## Your instructions
In the copy, every record below must appear exactly as given, and no picture may appear.
-- Supplied material follows --
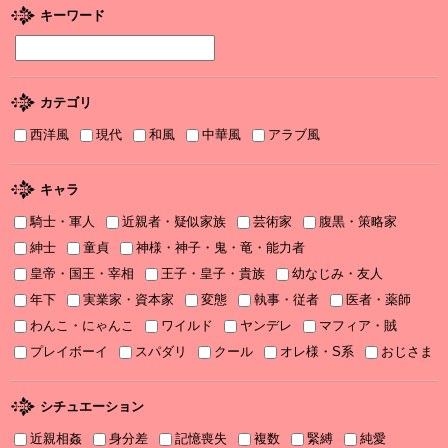
2025/12/04
キーワード
2025年12月刊電子書籍配信のお知らせ
2025/12/04
『打算婚 未亡人になりかけましたがヤンデレ実業家の愛され妻に
カテゴリ
なりました』お詫びと訂正
西洋風
現代
和風
中華風
アラブ風
2025/11/21
書泉2025年TLフェア Sonyaコミックス参加サイン色紙ちらっと見
せ♡
キャラ
騎士・軍人
近親者・疑似家族
芸術家
腹黒・策略家
2025/11/08
書泉2025年TLフェア ソーニャ文庫・Sonyaコミックス参加♡
紳士
童貞
神様・神子・鬼・竜・能力者
皇帝・国王・宰相
王子・皇子・貴族
幼なじみ・友人
2025/11/06
年下
実業家・資本家
変態
執事・従者
医者・薬師
2025年11月刊電子書籍配信のお知らせ
わんこ・にゃんこ
ワイルド
ヤンデレ
マフィア・賊
2025/10/06
プレイボーイ
スパダリ
クール
オレ様・S系
おじさま
2025年10月刊電子書籍配信のお知らせ
2025/09/03
シチュエーション
2025年９月刊電子書籍配信のお知らせ
近親相姦
身分差
記憶喪失
複数
緊縛
純愛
-- Supplied material concluded --
## Answer section
2025/12/04
キーワード
2025年12月刊電子書籍配信のお知らせ
2025/12/04
『打算婚 未亡人になりかけましたがヤンデレ実業家の愛され妻に
カテゴリ
なりました』お詫びと訂正
西洋風
現代
和風
中華風
アラブ風
2025/11/21
書泉2025年TLフェア Sonyaコミックス参加サイン色紙ちらっと見
せ♡
キャラ
騎士・軍人
近親者・疑似家族
芸術家
腹黒・策略家
2025/11/08
書泉2025年TLフェア ソーニャ文庫・Sonyaコミックス参加♡
紳士
童貞
神様・神子・鬼・竜・能力者
皇帝・国王・宰相
王子・皇子・貴族
幼なじみ・友人
2025/11/06
年下
実業家・資本家
変態
執事・従者
医者・薬師
2025年11月刊電子書籍配信のお知らせ
わんこ・にゃんこ
ワイルド
ヤンデレ
マフィア・賊
2025/10/06
プレイボーイ
スパダリ
クール
オレ様・S系
おじさま
2025年10月刊電子書籍配信のお知らせ
2025/09/03
シチュエーション
2025年９月刊電子書籍配信のお知らせ
近親相姦
身分差
記憶喪失
複数
緊縛
純愛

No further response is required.